Assignment:
How many lines of the material below contain the string "Perkuat"? Answer with the number and nothing else.

Listed records:
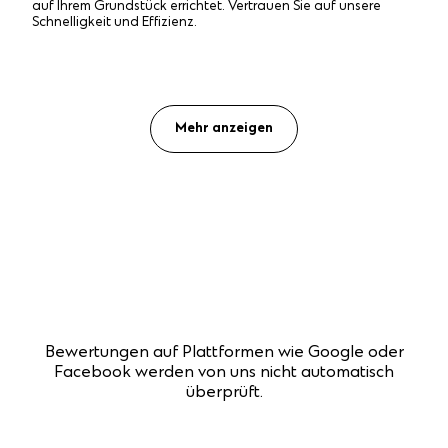
auf Ihrem Grundstück errichtet. Vertrauen Sie auf unsere
Schnelligkeit und Effizienz.
Mehr anzeigen
Bewertungen auf Plattformen wie Google oder
Facebook werden von uns nicht automatisch
überprüft.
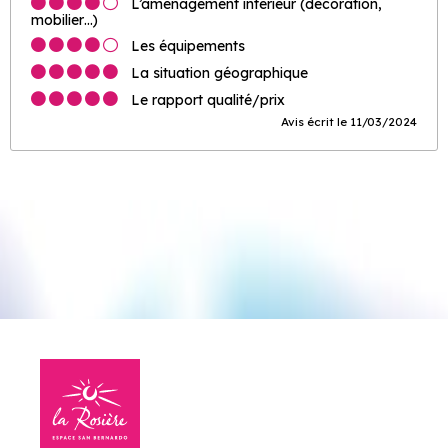
L’aménagement intérieur (décoration,
mobilier…)
Les équipements
La situation géographique
Le rapport qualité/prix
Avis écrit le 11/03/2024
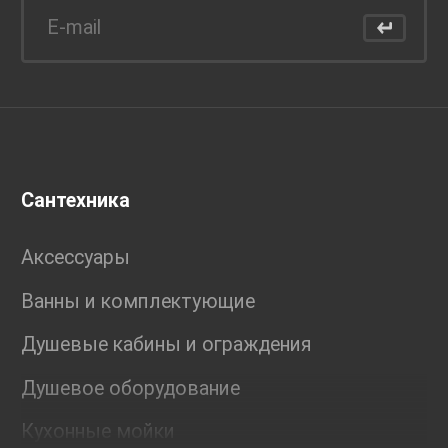
Сантехника
Аксессуары
Ванны и комплектующие
Душевые кабины и ограждения
Душевое оборудование
Кухонные мойки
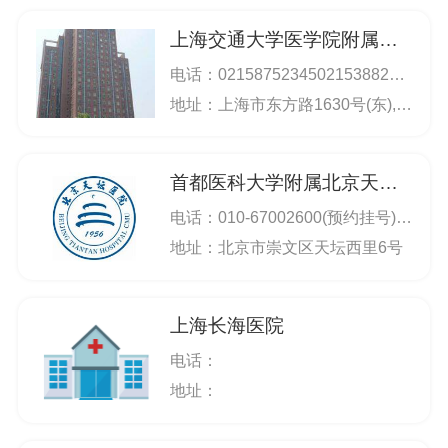
几十项先进集体荣誉称号。有的同志获得国家“五
上海交通大学医学院附属仁济医院
一”劳动奖章。多名医生和护士荣获十佳医生、乌
电话：
0215875234502153882113
市南丁格尔奖等荣誉称号。涌现一批先进人物和
地址：上海市东方路1630号(东),上海市山东中路145号(西)
典型模范。乌鲁木齐市第四人民医院正在快速地
向现代化医院迈进。新疆精神卫生中心的发展壮
首都医科大学附属北京天坛医院
大。是新疆精神卫生事业发展的一个缩影。一个
电话：
010-67002600(预约挂号) 67096611(总机) 67056565(热线咨询) 67098588(特需门诊) 67096802(门诊办)
真实写照。医院的前景会越来越美好！
地址：北京市崇文区天坛西里6号
上海长海医院
电话：
地址：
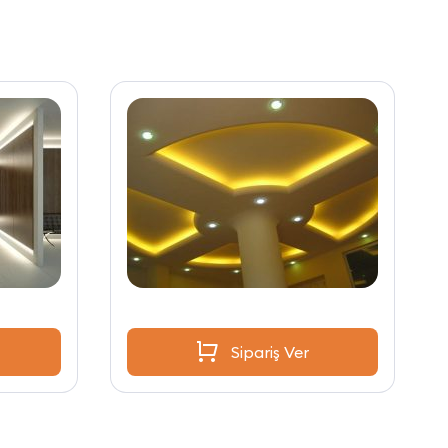
Sipariş Ver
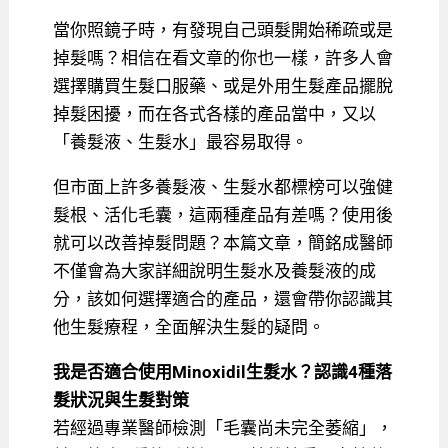
當你照鏡子時，有發現自己頭髮開始稀疏或是
掉髮嗎？相信在看文章的你也一樣，許多人會
選擇購買生髮口服藥、或是外用生髮產品擺脫
掉髮困擾，而在各式各樣的產品當中，又以
「養髮液、生髮水」最容易取得。
但市面上許多養髮液、生髮水都標榜可以強健
髮根、活化毛囊，這兩種產品有差嗎？使用後
就可以改善掉髮問題？本篇文章，簡銘成醫師
不僅會為大家詳細說明生髮水及養髮液的成
分，該如何選擇適合的產品，還會帶你認識其
他生髮療程，全面解決生髮的疑問。
我是否適合使用Minoxidil生髮水？認識4種落
髮狀況與生髮對策
若經過專業醫師檢測「毛囊尚未完全萎縮」，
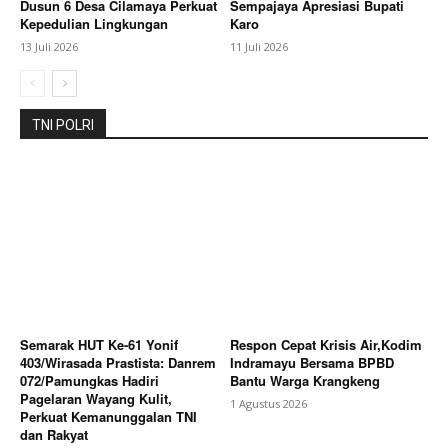
My account
Dusun 6 Desa Cilamaya Perkuat
Sempajaya Apresiasi Bupati
Kepedulian Lingkungan
Karo
Bagikan Artikel
13 Juli 2026
11 Juli 2026
Berita Lainnya
PHE ONWJ Bergerak Cepat Respons
TNI POLRI
Laporan Nelayan Soal Gelembung di Perairan
Karawang
Semarak HUT Ke-61 Yonif
Respon Cepat Krisis Air,Kodim
403/Wirasada Prastista: Danrem
Indramayu Bersama BPBD
072/Pamungkas Hadiri
Bantu Warga Krangkeng
Pagelaran Wayang Kulit,
1 Agustus 2026
Perkuat Kemanunggalan TNI
dan Rakyat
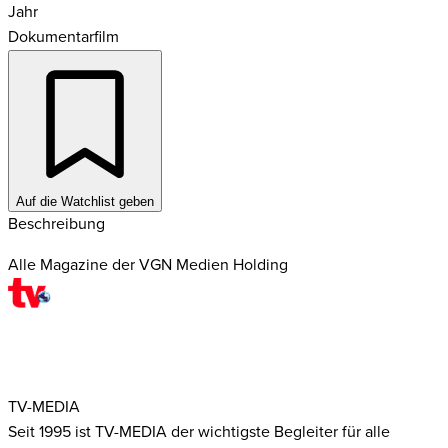
Jahr
Dokumentarfilm
Auf die Watchlist geben
Beschreibung
Alle Magazine der VGN Medien Holding
TV-MEDIA
Seit 1995 ist TV-MEDIA der wichtigste Begleiter für alle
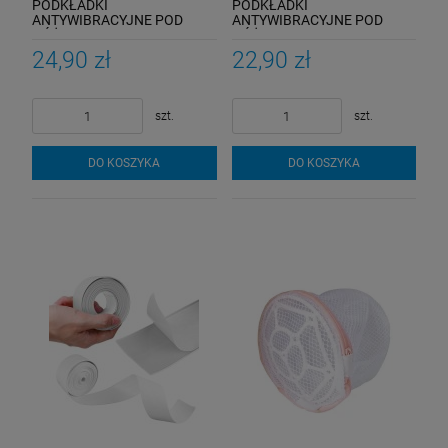
PODKŁADKI
PODKŁADKI
ANTYWIBRACYJNE POD
ANTYWIBRACYJNE POD
NÓŻKI PRALKĘ ZMYWARKĘ
NÓŻKI PRALKĘ ZMYWARKĘ
24,90 zł
22,90 zł
szt.
szt.
DO KOSZYKA
DO KOSZYKA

Written reply:
2